Senza paura

«La paura fa correre, correre fa sbagliare.»

Citazione tratta da La fine del mondo storto, di Mauro Corona

 

«La paura fa correre, correre fa sbagliare». Le parole dello scrittore e alpinista Mauro Corona ci dicono qualcosa di vero anche sui mercati. Chi nel 2024 si è fatto prendere dalla paura, magari correndo verso disinvestimenti affrettati, probabilmente col senno di poi non rifarebbe le stesse scelte.

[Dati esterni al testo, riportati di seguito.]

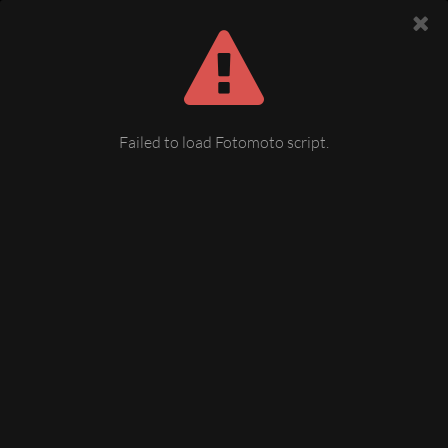
Failed to load Fotomoto script.
Greiz unteres Schloss Ausstellung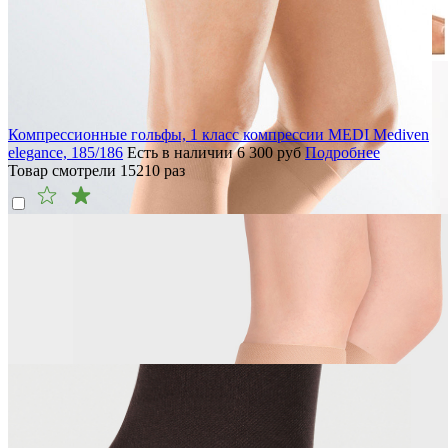
Компрессионные гольфы, 1 класс компрессии MEDI Mediven
elegance, 185/186
Есть в наличии
6 300
руб
Подробнее
Товар смотрели
15210
раз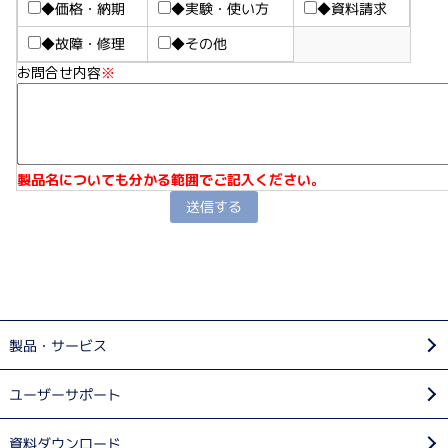
◆価格・納期
◆実験・使い方
◆資料請求
◆故障・修理
◆その他
お問合せ内容
※
製品名についても分かる範囲でご記入ください。
製品・サービス
ユーザーサポート
資料ダウンロード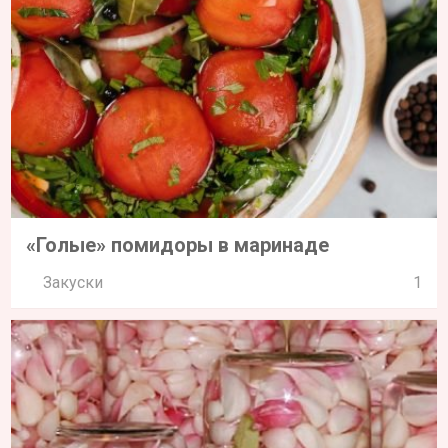
«Голые» помидоры в маринаде
Закуски
1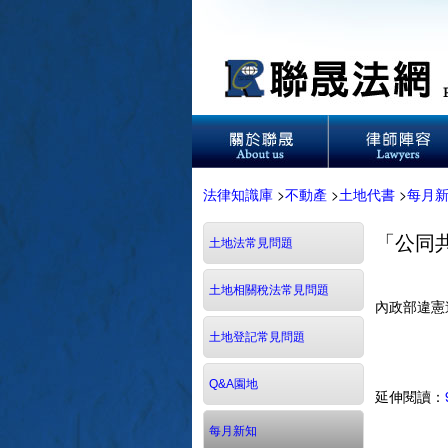
法律知識庫
>
不動產
>
土地代書
>
每月
「公同
土地法常見問題
土地相關稅法常見問題
內政部違憲
土地登記常見問題
Q&A園地
延伸閱讀：
每月新知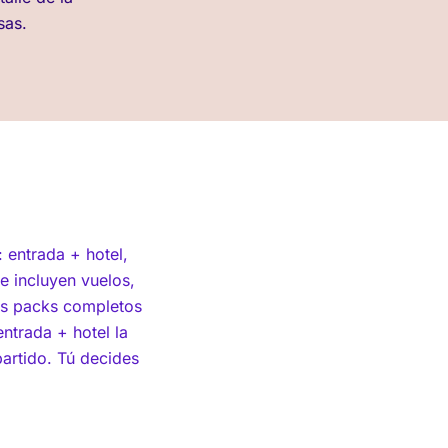
sas.
s:
entrada + hotel
,
ue incluyen vuelos,
los packs completos
ntrada + hotel la
partido. Tú decides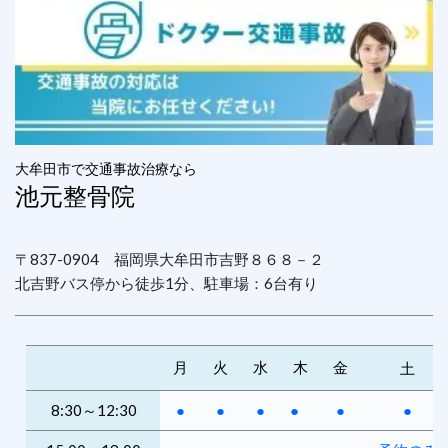
大牟田市で交通事故治療なら
池元整骨院
〒837-0904 福岡県大牟田市吉野８６８－２
北吉野バス停から徒歩1分、駐車場：6台有り
月
火
水
木
金
土
8:30～12:30
●
●
●
●
●
●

Nonostante le questioni geopolitiche, i dubbi sull’andamento dell’inflazione e le preoccupazioni per la debole crescita economica di alcune aree, i principali indici dell’occidente hanno registrato performance positive.

Lo scorso anno, Wall Street è stata la più dinamica, con l’intelligenza artificiale che ha trainato il NASDAQ Composite, salito del 28,6%. Mentre l’S&P500 è balzato del 23,3% e il Dow Jones Industrial del 13%. In Europa, l’EuroStoxx50 ha registrato un rialzo sui dodici mesi del 9%.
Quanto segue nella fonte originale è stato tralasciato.